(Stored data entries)
----
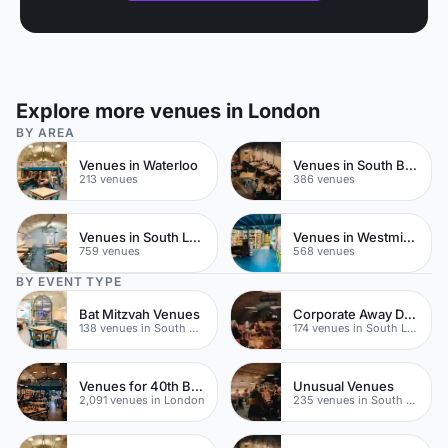
Explore more venues in London
BY AREA
Venues in Waterloo
Venues in South Bank
213 venues
386 venues
Venues in South London
Venues in Westminster
759 venues
568 venues
BY EVENT TYPE
Bat Mitzvah Venues
Corporate Away Day Venues
138 venues in South Bank
174 venues in South London
Venues for 40th Birthday Parties
Unusual Venues
2,091 venues in London
235 venues in South London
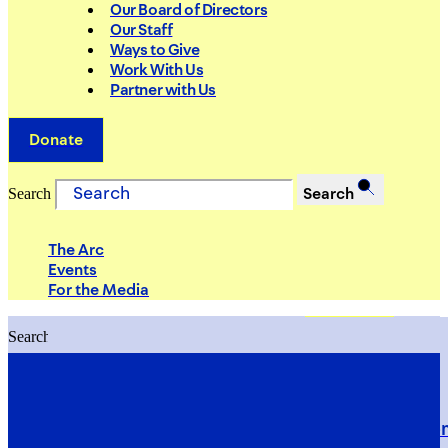
Our Board of Directors
Our Staff
Ways to Give
Work With Us
Partner with Us
Donate
Search
Search
The Arc
Events
For the Media
Search
Search
PRIORITIES
Building Justice in the Court Syst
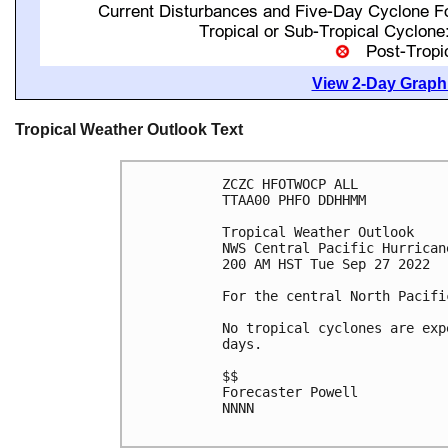
View 2-Day Graphi
Tropical Weather Outlook Text
ZCZC HFOTWOCP ALL

TTAA00 PHFO DDHHMM

Tropical Weather Outlook

NWS Central Pacific Hurrican
200 AM HST Tue Sep 27 2022

For the central North Pacifi
No tropical cyclones are exp
days.

$$

Forecaster Powell

NNNN
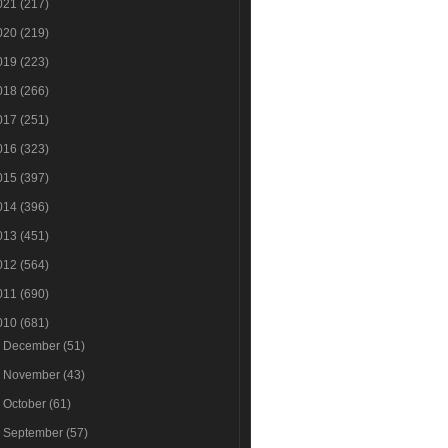
021
(217)
020
(219)
019
(223)
018
(266)
017
(251)
016
(323)
015
(397)
014
(396)
013
(451)
012
(564)
011
(690)
010
(681)
►
December
(51)
►
November
(43)
►
October
(61)
▼
September
(57)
----
For each line above, output its wording exactly and leave out any picture.

Explore more venues in London
BY AREA
Venues in Waterloo
Venues in South Bank
213 venues
386 venues
Venues in South London
Venues in Westminster
759 venues
568 venues
BY EVENT TYPE
Bat Mitzvah Venues
Corporate Away Day Venues
138 venues in South Bank
174 venues in South London
Venues for 40th Birthday Parties
Unusual Venues
2,091 venues in London
235 venues in South London
Our Board of Directors
Our Staff
Ways to Give
Work With Us
Partner with Us
Donate
Search
Search
The Arc
Events
For the Media
Search
Search
PRIORITIES
Building Justice in the Court Syst
View 2-Day Graphi
Tropical Weather Outlook Text
ZCZC HFOTWOCP ALL

TTAA00 PHFO DDHHMM

Tropical Weather Outlook

NWS Central Pacific Hurrican
200 AM HST Tue Sep 27 2022

For the central North Pacifi
No tropical cyclones are exp
days.

$$

Forecaster Powell

NNNN
021
(217)
020
(219)
019
(223)
018
(266)
017
(251)
016
(323)
015
(397)
014
(396)
013
(451)
012
(564)
011
(690)
010
(681)
►
December
(51)
►
November
(43)
►
October
(61)
▼
September
(57)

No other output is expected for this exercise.